Dauerbrenner mit Brennstoffbedarf
Dokumentationen – die neuen „Blockbuster“?
Dokumentationen und Dokumentations-Serien im Fernsehbereich haben sich in den vergangenen zehn Jahren zu einem stabilen Programmformat entwickelt, das von Zuschauer:innen aller Altersko-horten nachgefragt und konsumiert wird. Da die Produktionsbudgets jedoch in Zukunft nicht steigen werden, geht die Strategie von Produktionsfirmen und Fernsehsendern hin zu „Klasse statt Masse“.
Wie der Spagat zwischen gedeckelter Budgetierung und hoher Qualität angesichts des internationalen Konkurrenzkampfes um Rezipient:innen gelingen kann, das besprachen Expert:innen im Rahmen der MEDIENTAGE MÜNCHEN. Die Diskussion wurde vom Bayerischen Rundfunk und von der Fachzeitschrift MedienWirtschaft veranstaltet.
Thomas Hinrichs, Programmdirektor Information beim Bayerischen Rundfunk, erklärte, dass sich das Programmformat Dokumentation „innerhalb des Produktlebenszyklus“ noch in der Entwicklungsphase befinde, bei der kein Ende des Trends abzusehen sei. Um Dokumentationen als Dauerbrenner zu etablieren, müsse es ein gutes Miteinander zwischen Fernsehsendern und Produktionsfirmen geben. Es gehe darum, „Kompetenzen zu kumulieren“, wodurch der „Production Value“ der Dokuproduktionen erhöht und aus dem zur Verfügung stehenden Budget mehr Qualität generiert werde. Um die Reichweite von Dokus zu erhöhen, müsse „ein noch jüngeres Publikum“ erreicht werden. „Das gelingt durch den Einsatz neuer Erzählideen und von grafischen Gestaltungsmitteln“, sagte Hinrichs.
Björn Böhning, Geschäftsführer und Sprecher des Gesamtvorstandes der Allianz Deutscher Produzenten – Film & Fernsehen e.V., erwiderte, dass Dauerbrennern implizit sei, dass ihnen immer Brennstoff zugeführt werden müsse. Viel werde über Dokus gesprochen, die Budgets aber würden nicht erhöht. Der Aufwand und die Kosten für Recherchen und allgemein die Vorarbeit von Doku-Produktionen werde verkannt. „Der vorproduktionäre Bereich ist prekär“, beklagte Böhning. Er plädierte dafür, in Deutschland die Förderbedingungen für diese Sparte zu verbessern, um das Risiko für Produzent:innen zu mindern. Den Produktionsstandort Deutschland bezeichnete Böhning gleichwohl als attraktiv, da deutsche Geschichten auch international erfolgreich seien.
Christine Strobl, Programmdirektorin für das ARD-Gemeinschaftsprogramm Das Erste und für die ARD-Mediathek, pflichtete Böhning in dem Punkt bei, dass die Budgets „aufgestockt“ werden müssten, um auf dem internationalen Doku-Markt konkurrenzfähig bleiben zu können. Aber: „Das wird nicht passieren. Die Budgets der Öffentlich-Rechtlichen werden nicht ansteigen“, prognostizierte Strobl. Sie möchte Dokumentationen auf dem nationalen Markt als Format stärken. „Dokus müssen das Kernstück der Mediathek sein“, sagte Strobl. Serien-Dokus über Menschen und über Wissen, die zu regionalen Themen produziert würden, ließen sich auf ganz Deutschland „ausrollen“, so die Programmdirektorin.

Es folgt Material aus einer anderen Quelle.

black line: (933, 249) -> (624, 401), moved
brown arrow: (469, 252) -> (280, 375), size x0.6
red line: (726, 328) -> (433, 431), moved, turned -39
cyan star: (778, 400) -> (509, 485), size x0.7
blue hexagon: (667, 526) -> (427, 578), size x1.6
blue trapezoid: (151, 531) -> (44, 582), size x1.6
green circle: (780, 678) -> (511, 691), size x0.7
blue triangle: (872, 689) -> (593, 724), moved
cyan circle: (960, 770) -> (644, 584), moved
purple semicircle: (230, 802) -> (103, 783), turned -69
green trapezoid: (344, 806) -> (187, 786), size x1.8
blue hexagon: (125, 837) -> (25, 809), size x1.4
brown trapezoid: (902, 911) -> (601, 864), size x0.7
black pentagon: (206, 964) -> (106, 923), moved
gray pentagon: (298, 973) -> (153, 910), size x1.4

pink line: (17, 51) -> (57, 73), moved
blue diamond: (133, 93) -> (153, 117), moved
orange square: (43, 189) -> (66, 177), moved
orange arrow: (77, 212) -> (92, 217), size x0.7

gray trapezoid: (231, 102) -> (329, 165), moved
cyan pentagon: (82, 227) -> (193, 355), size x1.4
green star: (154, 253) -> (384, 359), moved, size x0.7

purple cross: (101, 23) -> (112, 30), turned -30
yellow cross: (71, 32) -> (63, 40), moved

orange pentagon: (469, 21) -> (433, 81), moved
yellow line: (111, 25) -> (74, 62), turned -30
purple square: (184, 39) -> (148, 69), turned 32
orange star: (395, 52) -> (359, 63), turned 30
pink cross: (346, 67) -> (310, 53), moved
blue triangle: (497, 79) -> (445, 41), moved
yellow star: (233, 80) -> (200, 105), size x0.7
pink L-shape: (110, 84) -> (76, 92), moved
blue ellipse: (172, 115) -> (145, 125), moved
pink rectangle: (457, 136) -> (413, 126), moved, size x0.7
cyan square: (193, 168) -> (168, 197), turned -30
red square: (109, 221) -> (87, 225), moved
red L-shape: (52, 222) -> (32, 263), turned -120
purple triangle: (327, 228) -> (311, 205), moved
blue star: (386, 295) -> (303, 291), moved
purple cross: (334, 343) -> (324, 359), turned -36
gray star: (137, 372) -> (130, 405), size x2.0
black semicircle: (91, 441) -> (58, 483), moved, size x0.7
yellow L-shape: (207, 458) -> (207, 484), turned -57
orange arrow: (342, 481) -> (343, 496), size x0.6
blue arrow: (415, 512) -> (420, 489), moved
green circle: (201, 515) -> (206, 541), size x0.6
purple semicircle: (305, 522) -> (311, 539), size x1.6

Dr. Christoph Schneider, Country Director Prime Video für Deutschland und Österreich sowie Geschäftsführer von Amazon Digital Germany GmbH, legte dar, dass Dokus aufgrund ihres besonderen Storytellings einen festen Platz im Produktportfolio seines Unternehmens einnehmen würden. Die Budgets für Dokuproduktionen seien bei Prime Video deswegen niedriger als bei den öffentlich-rechtlichen Anbietern, da Dokus durchaus günstiger produziert werden könnten, erklärte Schneider. Er unterschied in dem Zusammenhang zwischen der Wahrnehmung des Kund:innen im Gegensatz zu der des Produzenten in Bezug auf Qualität und Mehrwert. Produktionskosten würden zum Beispiel dann steigen, wenn „die Produzenten für sich einen Mehrwert erzeugen, der von den Kunden gar nicht als Mehrwert wahrgenommen wird“, sagte Schneider. Um die Wirtschaftlichkeit von Doku-Produktionen zu erhöhen und um in dem Segment international wettbewerbsfähig zu bleiben, arbeite sein Unternehmen mit Lizenzprodukten und mit Eigenproduktionen in Form von Blockbustern.